● **Exercise**
Set down each record exactly. Omit the pictures.

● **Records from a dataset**
------------------------------------

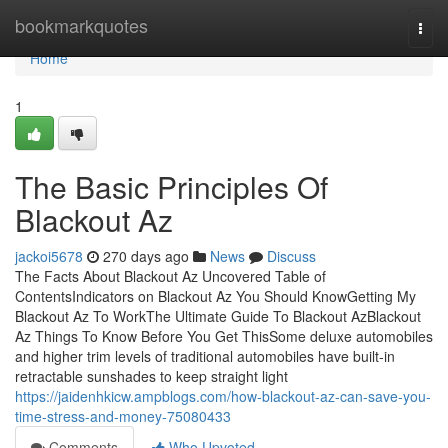
Home
bookmarkquotes
Togg
navi
Home
1
The Basic Principles Of
Blackout Az
jackoi5678
270 days ago
News
Discuss
The Facts About Blackout Az Uncovered Table of
ContentsIndicators on Blackout Az You Should KnowGetting My
Blackout Az To WorkThe Ultimate Guide To Blackout AzBlackout
Az Things To Know Before You Get ThisSome deluxe automobiles
and higher trim levels of traditional automobiles have built-in
retractable sunshades to keep straight light
https://jaidenhkicw.ampblogs.com/how-blackout-az-can-save-you-
time-stress-and-money-75080433
Comments
Who Upvoted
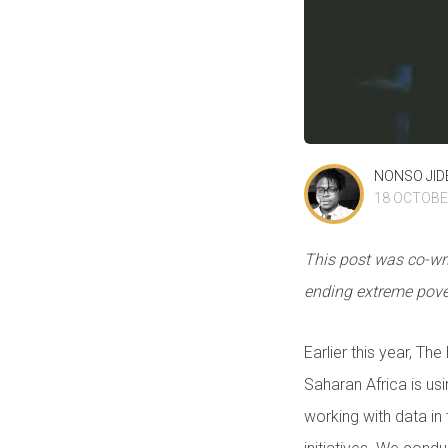
NONSO JI
18 OCTOBE
This post was co-wri
ending extreme pover
Earlier this year, T
Saharan Africa is us
working with data in 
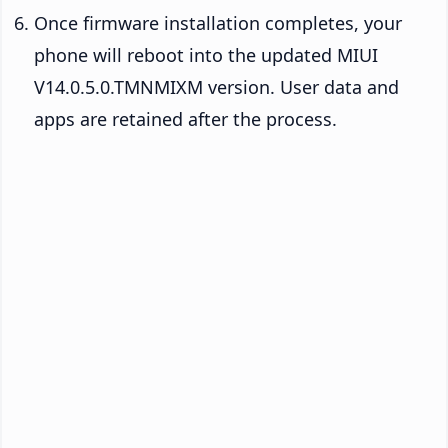
Once firmware installation completes, your
phone will reboot into the updated MIUI
V14.0.5.0.TMNMIXM version. User data and
apps are retained after the process.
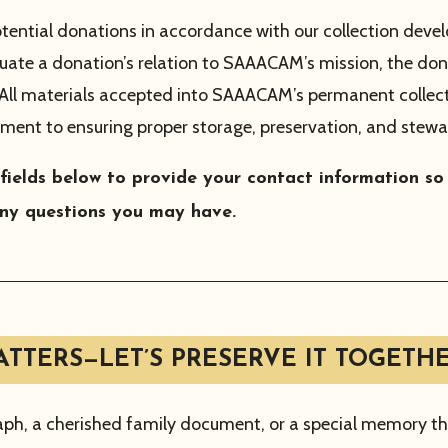
tential donations in accordance with our collection deve
uate a donation’s relation to SAAACAM’s mission, the dona
. All materials accepted into SAAACAM’s permanent collec
ment to ensuring proper storage, preservation, and stewa
 fields below to provide your contact information s
ny questions you may have.
TTERS—LET’S PRESERVE IT TOGETHE
aph, a cherished family document, or a special memory tha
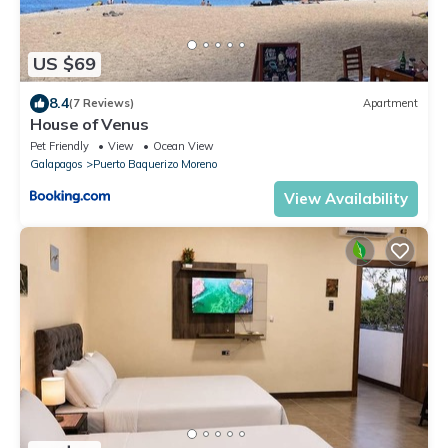
US $69
8.4
(7 Reviews)
Apartment
House of Venus
Pet Friendly
View
Ocean View
Galapagos
Puerto Baquerizo Moreno
View Availability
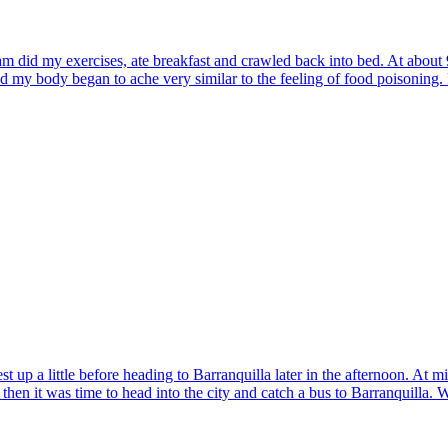
am did my exercises, ate breakfast and crawled back into bed. At about 
 and my body began to ache very similar to the feeling of food poisoning
t up a little before heading to Barranquilla later in the afternoon. At
 then it was time to head into the city and catch a bus to Barranquilla.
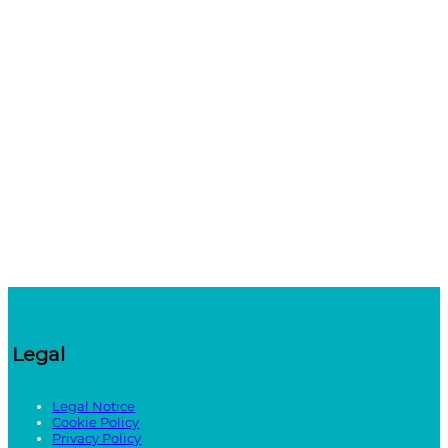
Legal
Legal Notice
Cookie Policy
Privacy Policy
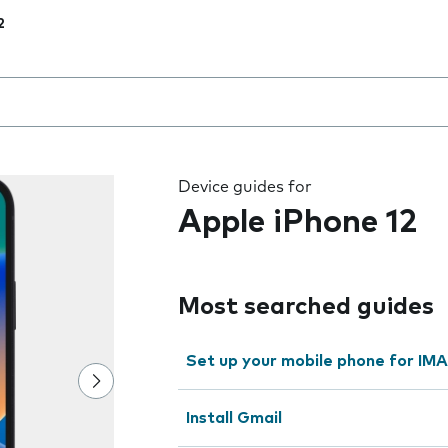
2
 the field as you type
Device guides for
Apple iPhone 12
Most searched guides
Set up your mobile phone for IMA
Install Gmail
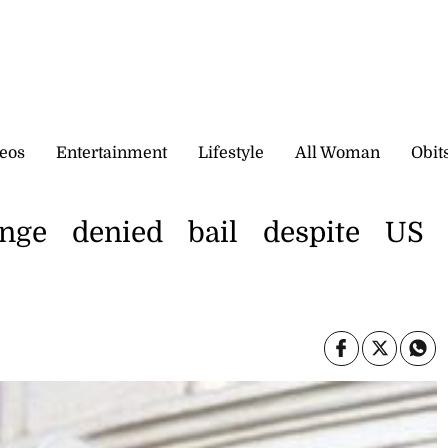
eos
Entertainment
Lifestyle
All Woman
Obit
nge denied bail despite US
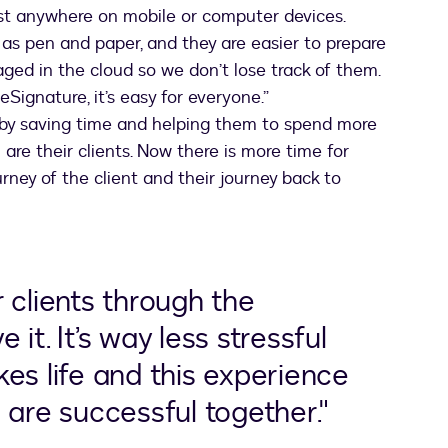
t anywhere on mobile or computer devices.
l as pen and paper, and they are easier to prepare
ed in the cloud so we don’t lose track of them.
Signature, it’s easy for everyone.”
by saving time and helping them to spend more
are their clients. Now there is more time for
rney of the client and their journey back to
 clients through the
it. It’s way less stressful
es life and this experience
 are successful together."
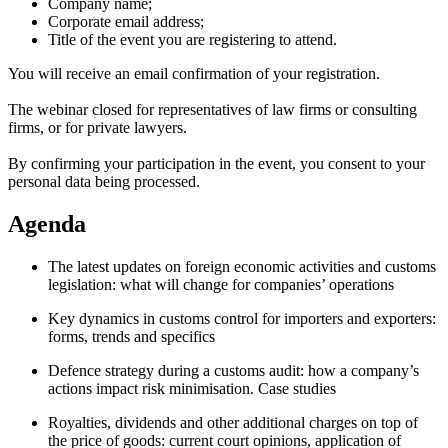
Company name;
Corporate email address;
Title of the event you are registering to attend.
You will receive an email confirmation of your registration.
The webinar closed for representatives of law firms or consulting
firms, or for private lawyers.
By confirming your participation in the event, you consent to your
personal data being processed.
Agenda
The latest updates on foreign economic activities and customs
legislation: what will change for companies’ operations
Key dynamics in customs control for importers and exporters:
forms, trends and specifics
Defence strategy during a customs audit: how a company’s
actions impact risk minimisation. Case studies
Royalties, dividends and other additional charges on top of
the price of goods: current court opinions, application of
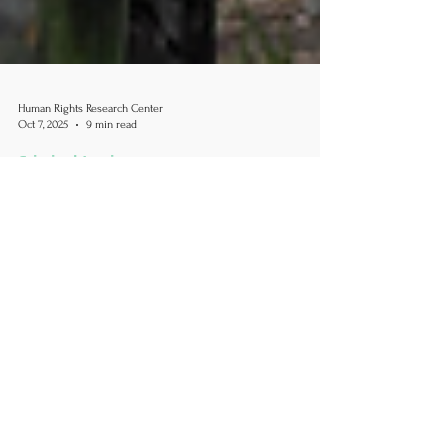
Human Rights Research Center
Oct 7, 2025
9 min read
Criminal Justice
"Alligator Alcatraz": A Case
Study in State-Run Detention
and the Erosion of Human
Rights
Author: Danielle Castano, MA October 7, 2025
[Image credit: Mickenzie Hannon/Naples Daily
News/USA Today-Network-Florida] Introduction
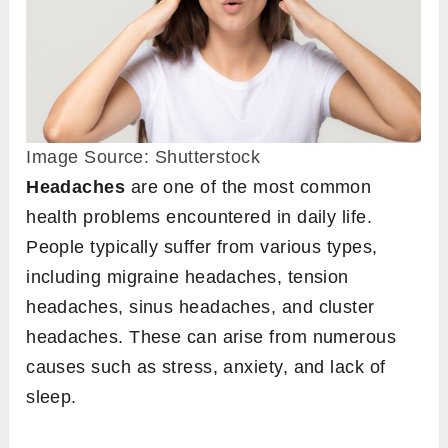
Image Source: Shutterstock
Headaches
are one of the most common
health problems encountered in daily life.
People typically suffer from various types,
including migraine headaches, tension
headaches, sinus headaches, and cluster
headaches. These can arise from numerous
causes such as stress, anxiety, and lack of
sleep.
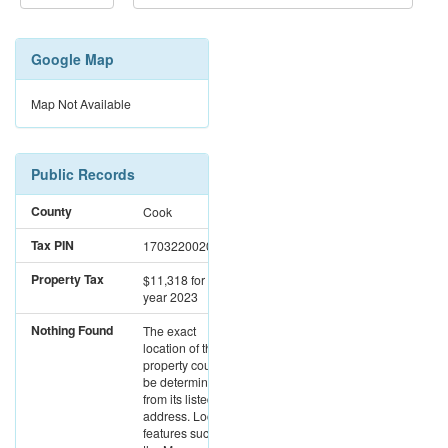
Google Map
Map Not Available
Public Records
County
Cook
Tax PIN
17032200201003
Property Tax
$11,318
for the
year 2023
Nothing Found
The exact
location of this
property could not
be determined
from its listed
address. Location
features such as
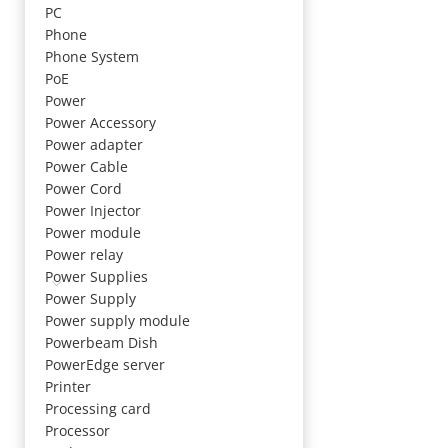
PC
Phone
Phone System
PoE
Power
Power Accessory
Power adapter
Power Cable
Power Cord
Power Injector
Power module
Power relay
Power Supplies
Power Supply
Power supply module
Powerbeam Dish
PowerEdge server
Printer
Processing card
Processor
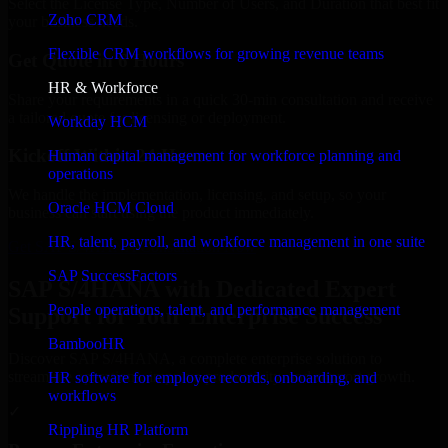
Select the License Type, Number of Users, and Duration that best fit
Zoho CRM
your business needs.
Flexible CRM workflows for growing revenue teams
Get Quote in 6 Hours
HR & Workforce
Share your requirements in a quick 30-min consultation and receive
a tailored quote for licensing or deployment.
Workday HCM
Kickoff Within 24 Hours
Human capital management for workforce planning and
operations
We handle the implementation, licensing, and setup, so your
Oracle HCM Cloud
business can start using the product immediately.
HR, talent, payroll, and workforce management in one suite
Get SAP S/4HANA Consultation Now
SAP SuccessFactors
SAP S/4HANA with Dedicated Expert
People operations, talent, and performance management
Support for Your Enterprise Success
BambooHR
Discover SAP S/4HANA, a complete enterprise solution to
streamline operations, improve productivity, and support growth.
HR software for employee records, onboarding, and
workflows
✓
Rippling HR Platform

------------------------------------

● **Task answer**
Home
bookmarkquotes
Togg
navi
Home
1
The Basic Principles Of
Blackout Az
jackoi5678
270 days ago
News
Discuss
The Facts About Blackout Az Uncovered Table of
ContentsIndicators on Blackout Az You Should KnowGetting My
Blackout Az To WorkThe Ultimate Guide To Blackout AzBlackout
Az Things To Know Before You Get ThisSome deluxe automobiles
and higher trim levels of traditional automobiles have built-in
retractable sunshades to keep straight light
https://jaidenhkicw.ampblogs.com/how-blackout-az-can-save-you-
time-stress-and-money-75080433
Comments
Who Upvoted
NONSO JI
18 OCTOBE
This post was co-wri
ending extreme pover
Earlier this year, T
Saharan Africa is us
working with data in 
Once firmware installation completes, your
phone will reboot into the updated MIUI
V14.0.5.0.TMNMIXM version. User data and
apps are retained after the process.
tential donations in accordance with our collection deve
uate a donation’s relation to SAAACAM’s mission, the dona
. All materials accepted into SAAACAM’s permanent collec
ment to ensuring proper storage, preservation, and stewa
 fields below to provide your contact information s
ny questions you may have.
TTERS—LET’S PRESERVE IT TOGETHE
aph, a cherished family document, or a special memory tha
US $69
8.4
(7 Reviews)
Apartment
House of Venus
Pet Friendly
View
Ocean View
Galapagos
Puerto Baquerizo Moreno
View Availability
am did my exercises, ate breakfast and crawled back into bed. At about 
 and my body began to ache very similar to the feeling of food poisoning
t up a little before heading to Barranquilla later in the afternoon. At
 then it was time to head into the city and catch a bus to Barranquilla.
Legal
Legal Notice
Cookie Policy
Privacy Policy
2
 the field as you type
Device guides for
Apple iPhone 12
Most searched guides
Set up your mobile phone for IMA
Install Gmail
eos
Entertainment
Lifestyle
All Woman
Obit
nge denied bail despite US
t anywhere on mobile or computer devices.
l as pen and paper, and they are easier to prepare
ed in the cloud so we don’t lose track of them.
Signature, it’s easy for everyone.”
by saving time and helping them to spend more
are their clients. Now there is more time for
rney of the client and their journey back to
 clients through the
it. It’s way less stressful
es life and this experience
 are successful together."
Company name;
Corporate email address;
Title of the event you are registering to attend.
You will receive an email confirmation of your registration.
The webinar closed for representatives of law firms or consulting
firms, or for private lawyers.
By confirming your participation in the event, you consent to your
personal data being processed.
Agenda
The latest updates on foreign economic activities and customs
legislation: what will change for companies’ operations
Key dynamics in customs control for importers and exporters:
forms, trends and specifics
Defence strategy during a customs audit: how a company’s
actions impact risk minimisation. Case studies
Royalties, dividends and other additional charges on top of
the price of goods: current court opinions, application of
Human Rights Research Center
Oct 7, 2025
9 min read
Criminal Justice
"Alligator Alcatraz": A Case
Study in State-Run Detention
and the Erosion of Human
Rights
Author: Danielle Castano, MA October 7, 2025
[Image credit: Mickenzie Hannon/Naples Daily
News/USA Today-Network-Florida] Introduction
Image Source: Shutterstock
Headaches
are one of the most common
health problems encountered in daily life.
People typically suffer from various types,
including migraine headaches, tension
headaches, sinus headaches, and cluster
headaches. These can arise from numerous
causes such as stress, anxiety, and lack of
sleep.
Google Map
Map Not Available
Public Records
County
Cook
Tax PIN
17032200201003
Property Tax
$11,318
for the
year 2023
Nothing Found
The exact
location of this
property could not
be determined
from its listed
address. Location
features such as
PC
Phone
Phone System
PoE
Power
Power Accessory
Power adapter
Power Cable
Power Cord
Power Injector
Power module
Power relay
Power Supplies
Power Supply
Power supply module
Powerbeam Dish
PowerEdge server
Printer
Processing card
Processor
Select the License Type, Number of Users, and Duration that best fit
Zoho CRM
your business needs.
Flexible CRM workflows for growing revenue teams
Get Quote in 6 Hours
HR & Workforce
Share your requirements in a quick 30-min consultation and receive
a tailored quote for licensing or deployment.
Workday HCM
Kickoff Within 24 Hours
Human capital management for workforce planning and
operations
We handle the implementation, licensing, and setup, so your
Oracle HCM Cloud
business can start using the product immediately.
HR, talent, payroll, and workforce management in one suite
Get SAP S/4HANA Consultation Now
SAP SuccessFactors
SAP S/4HANA with Dedicated Expert
People operations, talent, and performance management
Support for Your Enterprise Success
BambooHR
Discover SAP S/4HANA, a complete enterprise solution to
streamline operations, improve productivity, and support growth.
HR software for employee records, onboarding, and
workflows
✓
Rippling HR Platform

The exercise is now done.